After extensive pre-draft negotiations, the Rockies allegedly agreed to a $4.95 million signing bonus. Tanzer informed the six teams picking before the Rockies that an agreement had been reached for $4.95 million and each team selected other players. The Rockies then supposedly reneged, claiming they never made the offer. Harrington and Tanzer were never able to agree to terms on a contract with the Rockies. The Rockies made a lower offer of $4 million, but Harrington opted not to sign. Harrington was selected in the second round in 2001 by the San Diego Padres, but before an agreement was reached, Harrington terminated Tanzer and signed with agent Scott Boras. Harrington, under Boras's guidance, did not sign with the Padres, and went unsigned through five more drafts, before eventually taking a $1,000 bonus to sign with the Chicago Cubs. He never made it out of Spring Training.

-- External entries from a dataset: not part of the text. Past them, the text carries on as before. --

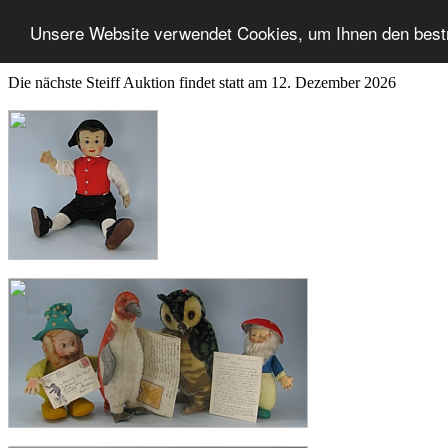
Unsere Website verwendet Cookies, um Ihnen den best
Die nächste Steiff Auktion findet statt am 12. Dezember 2026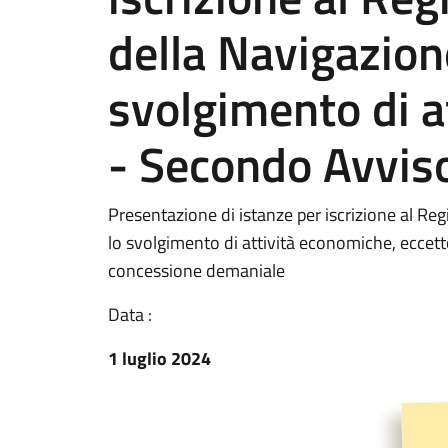
della Navigazione
svolgimento di a
- Secondo Avvis
Presentazione di istanze per iscrizione al Regi
lo svolgimento di attività economiche, eccetto 
concessione demaniale
Data :
1 luglio 2024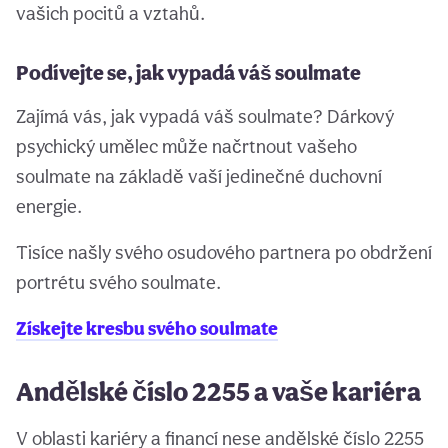
vašich pocitů a vztahů.
Podívejte se, jak vypadá váš soulmate
Zajímá vás, jak vypadá váš soulmate? Dárkový
psychický umělec může načrtnout vašeho
soulmate na základě vaší jedinečné duchovní
energie.
Tisíce našly svého osudového partnera po obdržení
portrétu svého soulmate.
Získejte kresbu svého soulmate
Andělské číslo 2255 a vaše kariéra
V oblasti kariéry a financí nese andělské číslo 2255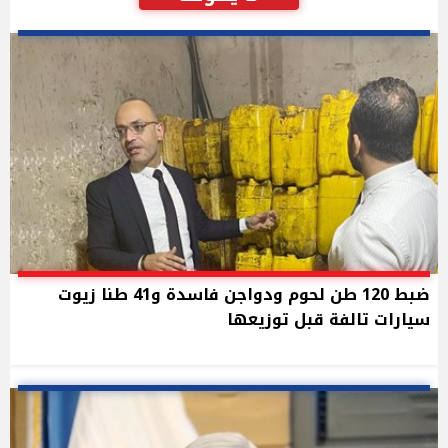
ضبط 120 طن لحوم ودواجن فاسدة و41 طنا زيوت
سيارات تالفة قبل توزيعها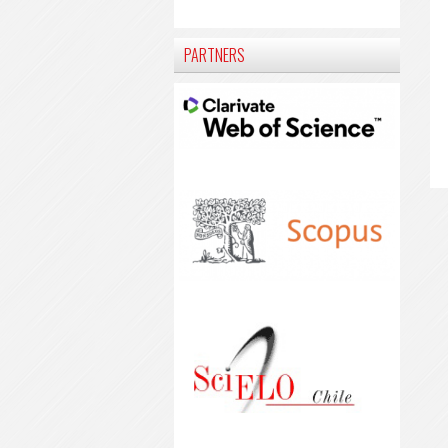
PARTNERS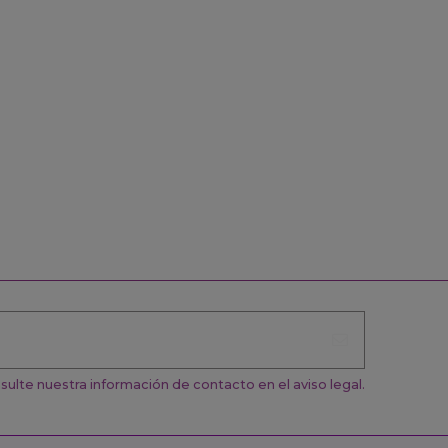
ulte nuestra información de contacto en el aviso legal.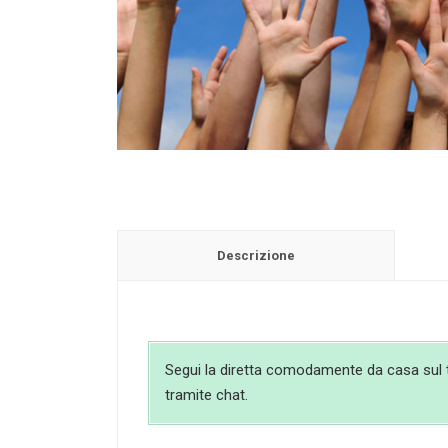
Descrizione
Segui la diretta comodamente da casa sul tuo
tramite chat.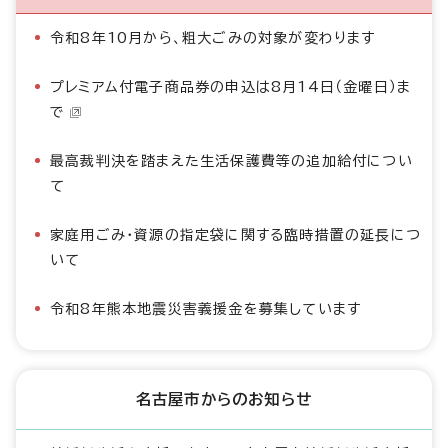
令和8年10月から、粗大ごみの対象が変わります
プレミアム付電子商品券の申込は8月14日（金曜日）ま
で
最高裁判決を踏まえた生活保護費等の追加給付につい
て
家庭用ごみ・資源の指定袋に関する臨時措置の延長につ
いて
令和8年熊本地震災害義援金を募集しています
名古屋市からのお知らせ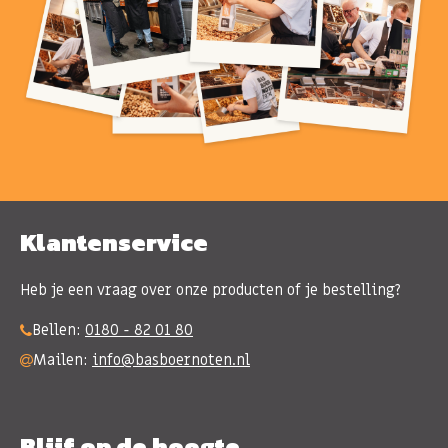
Klantenservice
Heb je een vraag over onze producten of je bestelling?
Bellen:
0180 - 82 01 80
Mailen:
info@basboernoten.nl
Blijf op de hoogte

As a result of the Rockies' role in stonewalling Harrington and attempting to undermine his relationship with Tanzer, Tanzer sued the Colorado Rockies, Scott Boras, agent Jeff Moorad, agent Brian Peters, and writer Tracy Ringolsby of the Rocky Mountain News for tortious interference, fraud and libel. The suit against Ringolsby was dismissed, and Tanzer was ordered to pay legal fees totalling nearly $70,000 for his frivolous suit against Ringolsby. The other suits lasted four years and was settled for the result of nothing but a public apology from the Colorado Rockies for its wrongdoing. During this period, Boras, working on a contingency fee for the Harringtons, sued Tanzer for his inability to close the deal with the Rockies. That suit was settled in a three-way mediation, which included Lloyd's of London. Tanzer and his associates had encouraged Harrington to purchase a $5 million net ascertained, loss of skill policy from the insurance giant as talks with the Rockies broke down. At the mediation, when Boras became aware of the Lloyd's policy, the attention shifted from Tanzer to the insurance company. Within days, Harrington and Boras dropped the suit against Tanzer and agreed on a $2.5 million settlement with Lloyd's, which was tax-free, and was the equivalent to the amount Harrington would have received, after taxes, from the Rockies' $4.95 million bonus. However, Harrington did not realize the full amount, because of an agreement to pay Boras a 40% contingency fee.

Soon after these settlements, Tanzer sold his company to Alan Nero's agency, CSMG, which, in 2008, was purchased by Octagon.

Tanzer has remained in Park City, Utah, his home since 1978, where he spends his time working with a number of charitable institutions. He is the founder and chairman of Back to Our Roots, which raises scholarship money for local students to attend college. In eight years, Back to Our Roots has raised over $400,000 and helped 36 students go to college. Tanzer supports a mentoring program in conjunction with the school district's Latinos In Action program. He also serves on the fundraising board for Temple Har Shalom in Park City.